Der „Leitfaden für britische Soldaten 1944“ zeichnet ein Deutschland-Bild, das bis heute überdauert. Wie auch auf St. Pauli zu sehen ist

„Wenn Sie die Deutschen kennenlernen, denken Sie wahrscheinlich, dass sie uns sehr ähnlich sind. Sie sehen aus wie wir, nur dass es den drahtigen Typus seltener gibt, sondern eher große, fleischige, hellhaarige Männer und Frauen, besonders im Norden.“ Das kleine rote Büchlein, in dem diese Sätze stehen, hat es gerade auf Platz fünf der Sachbuch-Bestsellerliste geschafft: der „Leitfaden für britische Soldaten in Deutschland 1944“ (Instructions for British Servicemen in Germany, zweisprachig neu bei Kiepenheuer & Witsch). Vor 70 Jahren schrieben Experten des britischen Außenministeriums diese Handreichung für Landsleute, die in dem kurz vor der Kapitulation stehenden Hitlerdeutschland eingesetzt wurden. Auch die britischen Soldaten, die am 3. Mai 1945 kampflos das kriegszerstörte Hamburg einnahmen, trugen das Büchlein bei sich.
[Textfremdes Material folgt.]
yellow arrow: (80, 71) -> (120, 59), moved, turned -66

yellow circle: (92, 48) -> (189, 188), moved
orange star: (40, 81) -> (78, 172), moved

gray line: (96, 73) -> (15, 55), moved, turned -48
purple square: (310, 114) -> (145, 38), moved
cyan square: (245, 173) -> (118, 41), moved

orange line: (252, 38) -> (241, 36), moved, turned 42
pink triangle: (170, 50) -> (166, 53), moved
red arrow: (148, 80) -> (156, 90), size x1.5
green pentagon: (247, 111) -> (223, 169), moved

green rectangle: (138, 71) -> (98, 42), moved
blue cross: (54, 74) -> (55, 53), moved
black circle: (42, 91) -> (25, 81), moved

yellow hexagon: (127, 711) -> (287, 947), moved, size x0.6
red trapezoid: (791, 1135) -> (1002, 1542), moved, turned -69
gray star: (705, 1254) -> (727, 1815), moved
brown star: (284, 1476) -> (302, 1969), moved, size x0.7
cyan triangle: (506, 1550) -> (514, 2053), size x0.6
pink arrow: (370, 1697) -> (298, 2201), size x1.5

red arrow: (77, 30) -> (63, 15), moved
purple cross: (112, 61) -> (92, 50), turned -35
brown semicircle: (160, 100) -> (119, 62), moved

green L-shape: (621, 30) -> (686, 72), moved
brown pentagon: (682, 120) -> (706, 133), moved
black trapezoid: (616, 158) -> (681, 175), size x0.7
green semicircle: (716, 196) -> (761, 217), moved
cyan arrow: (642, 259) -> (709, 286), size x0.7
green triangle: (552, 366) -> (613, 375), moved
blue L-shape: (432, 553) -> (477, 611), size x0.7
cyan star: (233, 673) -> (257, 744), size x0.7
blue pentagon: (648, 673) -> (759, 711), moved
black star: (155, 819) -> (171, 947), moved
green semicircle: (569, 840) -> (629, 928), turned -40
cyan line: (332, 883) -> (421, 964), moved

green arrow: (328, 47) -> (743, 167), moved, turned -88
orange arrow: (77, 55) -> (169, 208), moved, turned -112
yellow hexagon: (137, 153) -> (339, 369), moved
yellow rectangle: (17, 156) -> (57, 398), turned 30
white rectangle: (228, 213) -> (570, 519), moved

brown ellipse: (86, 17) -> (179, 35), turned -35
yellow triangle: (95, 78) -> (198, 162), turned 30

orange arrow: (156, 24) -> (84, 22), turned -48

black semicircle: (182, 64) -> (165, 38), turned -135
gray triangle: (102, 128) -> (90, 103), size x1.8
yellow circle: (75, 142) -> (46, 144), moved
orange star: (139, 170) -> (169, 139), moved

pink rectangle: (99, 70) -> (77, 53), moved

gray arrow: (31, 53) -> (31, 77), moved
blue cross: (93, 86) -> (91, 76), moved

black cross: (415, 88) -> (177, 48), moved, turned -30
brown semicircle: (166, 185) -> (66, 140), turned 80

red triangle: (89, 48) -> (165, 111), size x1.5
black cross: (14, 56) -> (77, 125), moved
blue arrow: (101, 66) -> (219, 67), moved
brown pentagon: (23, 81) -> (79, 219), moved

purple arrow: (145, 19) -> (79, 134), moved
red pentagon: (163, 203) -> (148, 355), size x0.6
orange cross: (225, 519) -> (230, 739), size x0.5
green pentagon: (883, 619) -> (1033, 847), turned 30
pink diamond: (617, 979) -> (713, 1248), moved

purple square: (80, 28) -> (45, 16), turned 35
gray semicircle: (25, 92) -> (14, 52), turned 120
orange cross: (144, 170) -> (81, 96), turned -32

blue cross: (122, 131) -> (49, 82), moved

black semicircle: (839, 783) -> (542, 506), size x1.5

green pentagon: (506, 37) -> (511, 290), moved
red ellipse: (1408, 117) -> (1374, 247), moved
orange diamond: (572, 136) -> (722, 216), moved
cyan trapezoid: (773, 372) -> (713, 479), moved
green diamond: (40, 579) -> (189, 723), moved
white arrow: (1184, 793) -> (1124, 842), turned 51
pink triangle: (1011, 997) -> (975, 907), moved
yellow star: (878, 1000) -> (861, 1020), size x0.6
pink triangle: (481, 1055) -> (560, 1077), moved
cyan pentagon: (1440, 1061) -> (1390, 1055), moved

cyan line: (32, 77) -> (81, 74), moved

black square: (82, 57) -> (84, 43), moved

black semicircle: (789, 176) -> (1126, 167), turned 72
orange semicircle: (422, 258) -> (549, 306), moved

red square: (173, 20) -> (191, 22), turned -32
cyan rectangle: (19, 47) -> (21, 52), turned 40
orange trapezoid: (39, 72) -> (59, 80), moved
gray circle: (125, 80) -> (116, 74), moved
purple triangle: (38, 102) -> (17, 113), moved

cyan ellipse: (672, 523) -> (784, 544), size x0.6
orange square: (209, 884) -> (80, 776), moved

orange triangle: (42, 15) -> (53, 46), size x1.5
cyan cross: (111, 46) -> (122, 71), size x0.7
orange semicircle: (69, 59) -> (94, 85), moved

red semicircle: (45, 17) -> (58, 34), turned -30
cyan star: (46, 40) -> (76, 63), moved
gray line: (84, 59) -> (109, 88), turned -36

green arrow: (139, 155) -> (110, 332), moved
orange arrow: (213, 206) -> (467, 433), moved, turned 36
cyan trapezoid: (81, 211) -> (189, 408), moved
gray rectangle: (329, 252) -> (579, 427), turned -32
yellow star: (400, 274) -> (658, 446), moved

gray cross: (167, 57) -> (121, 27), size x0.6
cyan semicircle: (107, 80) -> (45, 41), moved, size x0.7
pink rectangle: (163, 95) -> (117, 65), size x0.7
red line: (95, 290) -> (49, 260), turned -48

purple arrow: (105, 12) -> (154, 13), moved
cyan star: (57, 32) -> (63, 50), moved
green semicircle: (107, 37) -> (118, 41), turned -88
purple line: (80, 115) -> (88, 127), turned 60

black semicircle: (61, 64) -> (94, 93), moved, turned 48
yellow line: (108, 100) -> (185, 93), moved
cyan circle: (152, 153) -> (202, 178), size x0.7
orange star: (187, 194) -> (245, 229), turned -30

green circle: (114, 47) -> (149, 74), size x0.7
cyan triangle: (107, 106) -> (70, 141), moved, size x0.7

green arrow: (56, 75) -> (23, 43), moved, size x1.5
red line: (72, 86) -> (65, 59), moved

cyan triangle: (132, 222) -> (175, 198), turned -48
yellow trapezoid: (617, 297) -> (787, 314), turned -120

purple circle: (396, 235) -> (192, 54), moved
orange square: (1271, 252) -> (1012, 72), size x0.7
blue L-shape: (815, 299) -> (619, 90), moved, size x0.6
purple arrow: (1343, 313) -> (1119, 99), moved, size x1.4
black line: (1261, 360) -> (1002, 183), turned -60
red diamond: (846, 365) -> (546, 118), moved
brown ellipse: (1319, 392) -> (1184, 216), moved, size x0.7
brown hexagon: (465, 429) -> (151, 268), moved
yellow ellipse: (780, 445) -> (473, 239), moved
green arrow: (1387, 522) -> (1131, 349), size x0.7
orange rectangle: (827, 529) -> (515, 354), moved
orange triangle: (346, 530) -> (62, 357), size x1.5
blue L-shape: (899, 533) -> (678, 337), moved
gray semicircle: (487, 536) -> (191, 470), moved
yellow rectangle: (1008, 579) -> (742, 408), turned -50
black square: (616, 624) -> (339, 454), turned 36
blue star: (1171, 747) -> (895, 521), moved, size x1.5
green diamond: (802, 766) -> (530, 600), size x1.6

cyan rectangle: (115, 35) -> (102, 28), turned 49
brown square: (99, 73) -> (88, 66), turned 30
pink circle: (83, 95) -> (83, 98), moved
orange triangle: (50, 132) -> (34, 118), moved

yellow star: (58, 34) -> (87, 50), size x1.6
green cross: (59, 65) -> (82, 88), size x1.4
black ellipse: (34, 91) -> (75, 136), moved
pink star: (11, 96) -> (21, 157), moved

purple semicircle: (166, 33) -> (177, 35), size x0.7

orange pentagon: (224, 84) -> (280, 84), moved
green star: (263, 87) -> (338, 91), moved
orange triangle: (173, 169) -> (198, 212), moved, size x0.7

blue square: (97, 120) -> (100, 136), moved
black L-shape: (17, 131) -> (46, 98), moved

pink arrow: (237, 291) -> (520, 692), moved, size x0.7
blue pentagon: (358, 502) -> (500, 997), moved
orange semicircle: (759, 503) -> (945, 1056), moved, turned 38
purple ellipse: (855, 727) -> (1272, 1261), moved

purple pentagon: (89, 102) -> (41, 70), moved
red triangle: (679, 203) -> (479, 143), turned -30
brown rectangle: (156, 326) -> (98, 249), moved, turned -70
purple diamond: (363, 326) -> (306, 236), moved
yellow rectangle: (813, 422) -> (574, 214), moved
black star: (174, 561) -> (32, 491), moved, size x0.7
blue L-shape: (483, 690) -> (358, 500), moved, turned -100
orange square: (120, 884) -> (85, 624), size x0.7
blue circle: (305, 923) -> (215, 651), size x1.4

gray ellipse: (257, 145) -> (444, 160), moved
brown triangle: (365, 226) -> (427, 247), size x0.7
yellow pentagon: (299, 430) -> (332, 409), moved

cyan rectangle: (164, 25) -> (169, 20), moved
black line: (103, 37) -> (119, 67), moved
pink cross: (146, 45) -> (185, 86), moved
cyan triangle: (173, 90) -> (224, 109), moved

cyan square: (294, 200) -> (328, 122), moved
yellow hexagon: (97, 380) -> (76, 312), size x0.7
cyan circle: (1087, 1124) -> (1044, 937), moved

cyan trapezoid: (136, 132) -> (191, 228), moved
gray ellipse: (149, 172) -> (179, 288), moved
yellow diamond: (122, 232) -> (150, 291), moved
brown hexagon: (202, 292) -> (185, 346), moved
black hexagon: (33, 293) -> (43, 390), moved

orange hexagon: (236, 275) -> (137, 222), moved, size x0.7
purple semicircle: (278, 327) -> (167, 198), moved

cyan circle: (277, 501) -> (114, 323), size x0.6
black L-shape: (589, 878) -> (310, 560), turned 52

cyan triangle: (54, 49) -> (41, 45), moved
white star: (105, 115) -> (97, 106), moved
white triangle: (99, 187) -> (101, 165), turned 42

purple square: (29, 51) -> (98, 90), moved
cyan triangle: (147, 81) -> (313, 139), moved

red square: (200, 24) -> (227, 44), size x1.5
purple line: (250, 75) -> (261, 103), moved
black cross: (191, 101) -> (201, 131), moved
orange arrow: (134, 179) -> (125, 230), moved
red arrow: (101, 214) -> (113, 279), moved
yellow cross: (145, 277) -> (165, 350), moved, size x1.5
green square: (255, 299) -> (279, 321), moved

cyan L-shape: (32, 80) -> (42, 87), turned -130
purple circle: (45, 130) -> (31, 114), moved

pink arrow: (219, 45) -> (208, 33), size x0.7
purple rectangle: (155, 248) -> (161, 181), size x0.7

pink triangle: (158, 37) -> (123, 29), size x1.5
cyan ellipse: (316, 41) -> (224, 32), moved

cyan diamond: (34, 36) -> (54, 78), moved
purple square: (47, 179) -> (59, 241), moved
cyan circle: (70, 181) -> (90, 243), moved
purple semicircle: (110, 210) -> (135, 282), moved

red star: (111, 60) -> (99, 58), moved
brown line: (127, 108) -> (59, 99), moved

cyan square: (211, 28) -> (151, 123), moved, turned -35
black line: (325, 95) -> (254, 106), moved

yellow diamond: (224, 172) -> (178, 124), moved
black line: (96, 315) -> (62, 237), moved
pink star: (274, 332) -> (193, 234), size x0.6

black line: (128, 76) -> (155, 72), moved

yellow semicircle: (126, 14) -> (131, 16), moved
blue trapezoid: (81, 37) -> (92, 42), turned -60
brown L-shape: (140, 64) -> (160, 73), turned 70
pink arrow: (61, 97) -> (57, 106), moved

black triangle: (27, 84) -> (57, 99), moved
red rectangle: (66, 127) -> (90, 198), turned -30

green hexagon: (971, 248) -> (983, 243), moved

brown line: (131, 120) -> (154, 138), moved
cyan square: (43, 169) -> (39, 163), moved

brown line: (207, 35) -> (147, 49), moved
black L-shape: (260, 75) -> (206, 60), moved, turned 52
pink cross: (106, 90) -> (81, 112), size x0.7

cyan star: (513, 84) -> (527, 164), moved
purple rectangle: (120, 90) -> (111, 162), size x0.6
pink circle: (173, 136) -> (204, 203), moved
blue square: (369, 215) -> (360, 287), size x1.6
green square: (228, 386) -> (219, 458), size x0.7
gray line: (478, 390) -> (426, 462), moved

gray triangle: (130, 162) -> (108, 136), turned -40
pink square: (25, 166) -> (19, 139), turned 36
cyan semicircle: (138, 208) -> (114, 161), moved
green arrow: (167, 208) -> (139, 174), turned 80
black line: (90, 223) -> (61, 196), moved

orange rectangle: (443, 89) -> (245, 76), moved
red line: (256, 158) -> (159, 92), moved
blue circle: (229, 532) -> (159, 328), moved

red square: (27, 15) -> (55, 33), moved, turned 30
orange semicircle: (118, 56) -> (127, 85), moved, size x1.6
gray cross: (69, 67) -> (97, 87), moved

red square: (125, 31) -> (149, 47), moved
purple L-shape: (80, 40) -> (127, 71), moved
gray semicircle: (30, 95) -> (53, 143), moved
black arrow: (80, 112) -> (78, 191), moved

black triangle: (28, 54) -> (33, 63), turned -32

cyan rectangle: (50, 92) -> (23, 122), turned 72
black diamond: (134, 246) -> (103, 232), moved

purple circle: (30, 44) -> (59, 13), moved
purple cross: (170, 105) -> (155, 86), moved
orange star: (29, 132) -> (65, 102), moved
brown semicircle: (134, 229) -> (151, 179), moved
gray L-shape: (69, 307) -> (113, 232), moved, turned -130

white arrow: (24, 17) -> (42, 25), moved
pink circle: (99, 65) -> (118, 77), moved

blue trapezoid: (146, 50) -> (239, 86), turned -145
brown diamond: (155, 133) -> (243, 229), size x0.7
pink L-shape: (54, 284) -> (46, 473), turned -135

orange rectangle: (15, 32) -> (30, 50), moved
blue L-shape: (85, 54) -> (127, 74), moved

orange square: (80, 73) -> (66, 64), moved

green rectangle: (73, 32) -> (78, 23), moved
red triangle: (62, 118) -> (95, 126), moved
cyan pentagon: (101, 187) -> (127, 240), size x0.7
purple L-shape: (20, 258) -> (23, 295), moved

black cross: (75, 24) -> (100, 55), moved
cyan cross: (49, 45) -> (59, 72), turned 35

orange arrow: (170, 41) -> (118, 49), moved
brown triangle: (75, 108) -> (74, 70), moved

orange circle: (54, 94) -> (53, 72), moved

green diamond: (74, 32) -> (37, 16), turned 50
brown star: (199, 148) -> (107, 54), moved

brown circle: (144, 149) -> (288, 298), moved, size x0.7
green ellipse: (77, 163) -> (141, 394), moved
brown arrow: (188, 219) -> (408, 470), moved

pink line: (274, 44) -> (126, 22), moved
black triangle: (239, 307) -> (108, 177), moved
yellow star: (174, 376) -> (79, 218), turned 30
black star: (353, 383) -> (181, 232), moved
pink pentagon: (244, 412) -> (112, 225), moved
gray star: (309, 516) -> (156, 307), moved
Zwar trafen die Briten an der Elbe überwiegend auf eine Bevölkerung, die das Kriegsende herbeisehnte und nach langer Handelstradition in Großbritannien eine vergleichbare, sogar verwandte Kulturnation sah. Umgekehrt war das nicht so. Der „Leitfaden“ sollte die Soldaten auf ein Land vorbereiten, dessen Bevölkerung sich von Hitler zu einer Diktatur umformen ließ und Europa mit einem furchtbaren Krieg und grausamer Gewalt überzogen hatte: „Nie zuvor ist Mord in einem so großen Ausmaß organisiert worden wie durch die deutsche Regierung und die deutsche Armee in diesem Krieg.“

Wie sollte man nun diesen Deutschen gegenübertreten, die so harmlos aussahen wie Briten? „Eine britische Besatzung wird nicht von Brutalität, aber auch nicht von Nachgiebigkeit oder Sentimentalität geprägt sein“, empfiehlt der Leitfaden. Die Soldaten sollten sich hüten vor Mitleidsgeschichten nach dem Motto Ich-wurde-da-hineingezogen-ohne-es-zu-wollen. Es sollte kein Fraternisieren geben, keine Differenzierung zwischen Nazis und Deutschen. Die Deutschen sollten gründlich umlernen.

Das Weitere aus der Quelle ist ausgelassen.